NCCL, NIXL, and Distributed GPU Communication

2026-06-01 Korean CUDA

GPU 수가 늘어날수록 병목이 되는 inter-GPU data movement를 NCCL collective communication과 NIXL inference transfer 관점에서 정리한다

대규모 AI 시스템에서 성능을 결정하는 것은 GPU 하나의 연산 속도만이 아니다. 모델이 하나의 GPU에 들어가지 않거나, training/inference workload가 여러 GPU와 여러 node(GPU 서버)로 분산되면, GPU들은 계속해서 서로 데이터를 주고받아야 한다. 이때 communication overhead가 커지면 GPU는 계산을 하지 못하고 기다리게 되고, 전체 시스템의 goodput(실제로 유용한 일을 하는 비율)이 떨어진다. 즉 예를 들어 연구 단계의 8-GPU workload를 production 단계의 80,000-GPU workload로 키우려면, 단순히 GPU 수만 늘리는 것이 아니라 GPU 사이의 communication을 최적화해야 한다. 이런 맥락에서 NCCL은 distributed collective communication용 라이브러리이고, NIXL은 distributed inference에서 GPU↔GPU 및 GPU/CPU/storage tier 사이의 point-to-point data movement용 라이브러리로 등장한다.

communication 구분

대규모 GPU 시스템에서 communication은 크게 두 부류로 나눌 수 있다:

구분	의미	대표 예시	주로 쓰이는 라이브러리
Collective communication	여러 GPU가 같은 communication operation에 함께 참여	`all-reduce`, `all-gather`, `reduce-scatter`, `all-to-all`	NCCL
Point-to-point communication	특정 GPU/worker에서 다른 GPU/worker 또는 storage tier로 데이터를 직접 이동	prefill worker → decode worker로 KV cache 전송	NIXL, UCX/libfabric, GPUDirect RDMA 기반 transport 등

Collective communication은 “cluster 전체의 모든 GPU”가 아니라, 해당 communicator 또는 process group에 속한 여러 rank가 같은 통신 연산에 함께 참여하는 패턴이다. 여기서 rank는 보통 distributed job 안의 한 process이며, 일반적인 GPU training에서는 rank 하나가 GPU 하나를 담당한다. 예를 들어 8-GPU DDP job에서 하나의 process group이 8개 rank로 구성되어 있다면, gradient 평균을 위해 8개 rank가 모두 같은 순서로 all-reduce를 호출해야 한다. 각 rank가 다른 count, datatype, operation 순서로 collective를 호출하면 hang, crash, data corruption 같은 문제가 생길 수 있다.

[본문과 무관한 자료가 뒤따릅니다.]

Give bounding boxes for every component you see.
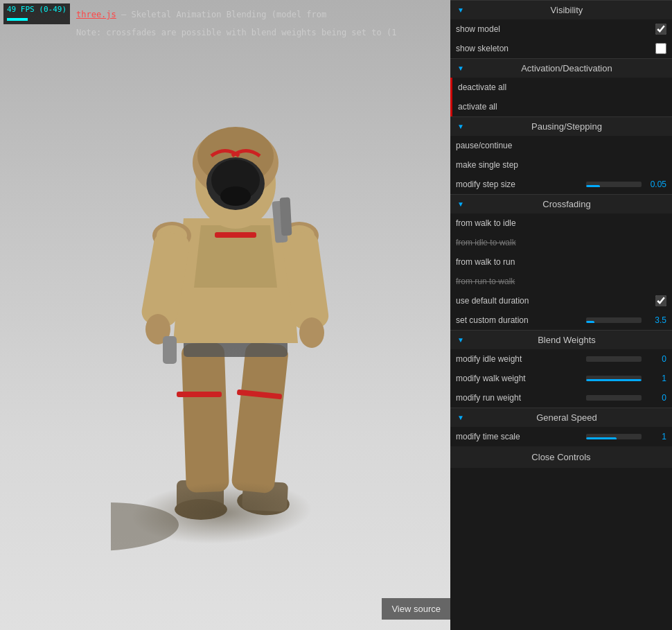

반면 point-to-point communication은 반드시 모든 GPU가 동시에 참여할 필요가 없다. 예를 들어 LLM inference에서 prefill GPU가 만든 KV cache를 특정 decode GPU로 넘기는 상황은 “모든 GPU가 함께 평균을 내는 작업”이 아니라 “한 worker가 다른 worker에게 큰 tensor/cache를 빠르게 넘기는 작업”에 가깝다. 이 영역에서 NIXL이 중요해진다.

NCCL

NCCL(NVIDIA Collective Communications Library)은 NVIDIA GPU 사이의 high-performance communication을 위한 라이브러리이다. 즉 GPU들이 함께 수행하는 collective communication primitive를 빠르게 실행하도록 설계되어 있다. 이를 위해 topology-aware inter-GPU communication primitive를 제공하며, AllReduce, AllGather, ReduceScatter, AlltoAll 같은 collective를 지원한다. 다만 “NCCL = collective only”라고 이해하면 안 된다. 현재 NCCL은 ncclSend, ncclRecv 같은 point-to-point API도 제공한다. 여러 send/recv를 group call로 묶으면 one-to-all, all-to-one, all-to-all 같은 더 복잡한 communication pattern도 표현할 수 있다. 하지만 NCCL의 주된 강점은 여러 GPU rank가 함께 참여하는 synchronized collective를 topology-aware하게 빠르게 처리하는 데 있다. 반대로 NIXL은 inference pipeline 안에서 prefill worker, decode worker, cache/storage tier 같은 서로 다른 component 사이의 asynchronous large-object transfer를 더 직접적으로 겨냥한다.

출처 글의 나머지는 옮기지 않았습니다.